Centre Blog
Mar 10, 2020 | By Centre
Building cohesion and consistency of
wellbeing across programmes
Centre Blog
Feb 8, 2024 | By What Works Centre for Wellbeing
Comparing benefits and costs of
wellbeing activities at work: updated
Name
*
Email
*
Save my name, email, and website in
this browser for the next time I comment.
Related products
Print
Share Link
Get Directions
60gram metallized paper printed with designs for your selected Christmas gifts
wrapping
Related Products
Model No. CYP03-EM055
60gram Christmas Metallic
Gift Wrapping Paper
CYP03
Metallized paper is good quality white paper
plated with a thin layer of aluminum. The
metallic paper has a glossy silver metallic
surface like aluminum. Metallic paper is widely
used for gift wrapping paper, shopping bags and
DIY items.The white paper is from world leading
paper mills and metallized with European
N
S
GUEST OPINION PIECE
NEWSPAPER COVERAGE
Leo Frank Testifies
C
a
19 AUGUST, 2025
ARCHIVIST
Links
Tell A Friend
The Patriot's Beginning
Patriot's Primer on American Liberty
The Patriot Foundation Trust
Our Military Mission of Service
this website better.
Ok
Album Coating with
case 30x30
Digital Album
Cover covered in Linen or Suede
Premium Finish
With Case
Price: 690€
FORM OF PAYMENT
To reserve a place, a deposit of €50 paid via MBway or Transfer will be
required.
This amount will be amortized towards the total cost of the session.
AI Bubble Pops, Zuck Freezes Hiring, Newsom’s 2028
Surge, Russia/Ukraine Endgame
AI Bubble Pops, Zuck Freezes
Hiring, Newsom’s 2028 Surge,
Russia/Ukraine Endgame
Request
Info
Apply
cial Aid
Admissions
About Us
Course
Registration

○ ○ ○ ○

Problem statement:
Each record, from first to last, should be returned verbatim.

Response to this task:
Centre Blog
Mar 10, 2020 | By Centre
Building cohesion and consistency of
wellbeing across programmes
Centre Blog
Feb 8, 2024 | By What Works Centre for Wellbeing
Comparing benefits and costs of
wellbeing activities at work: updated
Name
*
Email
*
Save my name, email, and website in
this browser for the next time I comment.
Related products
Print
Share Link
Get Directions
60gram metallized paper printed with designs for your selected Christmas gifts
wrapping
Related Products
Model No. CYP03-EM055
60gram Christmas Metallic
Gift Wrapping Paper
CYP03
Metallized paper is good quality white paper
plated with a thin layer of aluminum. The
metallic paper has a glossy silver metallic
surface like aluminum. Metallic paper is widely
used for gift wrapping paper, shopping bags and
DIY items.The white paper is from world leading
paper mills and metallized with European
N
S
GUEST OPINION PIECE
NEWSPAPER COVERAGE
Leo Frank Testifies
C
a
19 AUGUST, 2025
ARCHIVIST
Links
Tell A Friend
The Patriot's Beginning
Patriot's Primer on American Liberty
The Patriot Foundation Trust
Our Military Mission of Service
this website better.
Ok
Album Coating with
case 30x30
Digital Album
Cover covered in Linen or Suede
Premium Finish
With Case
Price: 690€
FORM OF PAYMENT
To reserve a place, a deposit of €50 paid via MBway or Transfer will be
required.
This amount will be amortized towards the total cost of the session.
AI Bubble Pops, Zuck Freezes Hiring, Newsom’s 2028
Surge, Russia/Ukraine Endgame
AI Bubble Pops, Zuck Freezes
Hiring, Newsom’s 2028 Surge,
Russia/Ukraine Endgame
Request
Info
Apply
cial Aid
Admissions
About Us
Course
Registration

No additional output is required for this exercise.